--- RECORDS SUPPLIED ---

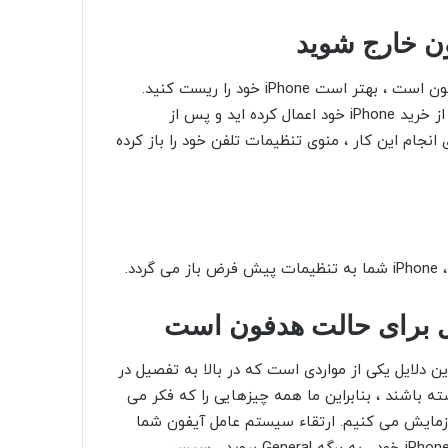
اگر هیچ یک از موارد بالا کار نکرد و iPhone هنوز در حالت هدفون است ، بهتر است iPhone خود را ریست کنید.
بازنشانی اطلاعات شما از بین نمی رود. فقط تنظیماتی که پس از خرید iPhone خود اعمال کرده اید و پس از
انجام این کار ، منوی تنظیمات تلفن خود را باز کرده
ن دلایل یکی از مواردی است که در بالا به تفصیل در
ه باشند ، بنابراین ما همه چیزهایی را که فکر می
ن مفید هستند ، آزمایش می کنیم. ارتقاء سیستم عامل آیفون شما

...

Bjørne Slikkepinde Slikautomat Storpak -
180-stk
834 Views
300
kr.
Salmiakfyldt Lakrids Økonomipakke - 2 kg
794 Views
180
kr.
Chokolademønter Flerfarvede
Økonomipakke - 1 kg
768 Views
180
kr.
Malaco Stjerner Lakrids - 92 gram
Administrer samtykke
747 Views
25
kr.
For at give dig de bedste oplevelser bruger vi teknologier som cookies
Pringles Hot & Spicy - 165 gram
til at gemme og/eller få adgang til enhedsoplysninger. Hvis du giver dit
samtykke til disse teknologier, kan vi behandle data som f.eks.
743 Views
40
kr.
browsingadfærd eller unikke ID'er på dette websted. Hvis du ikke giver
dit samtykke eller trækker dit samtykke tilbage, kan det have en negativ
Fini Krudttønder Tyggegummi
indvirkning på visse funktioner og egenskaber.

--- WORK ITEM ---
Copy back the listing above exactly, but only from the line with "Administrer samtykke" through the line with "indvirkning på visse", both ends included.

--- PROBLEM SOLUTION ---
Administrer samtykke
747 Views
25
kr.
For at give dig de bedste oplevelser bruger vi teknologier som cookies
Pringles Hot & Spicy - 165 gram
til at gemme og/eller få adgang til enhedsoplysninger. Hvis du giver dit
samtykke til disse teknologier, kan vi behandle data som f.eks.
743 Views
40
kr.
browsingadfærd eller unikke ID'er på dette websted. Hvis du ikke giver
dit samtykke eller trækker dit samtykke tilbage, kan det have en negativ
Fini Krudttønder Tyggegummi
indvirkning på visse funktioner og egenskaber.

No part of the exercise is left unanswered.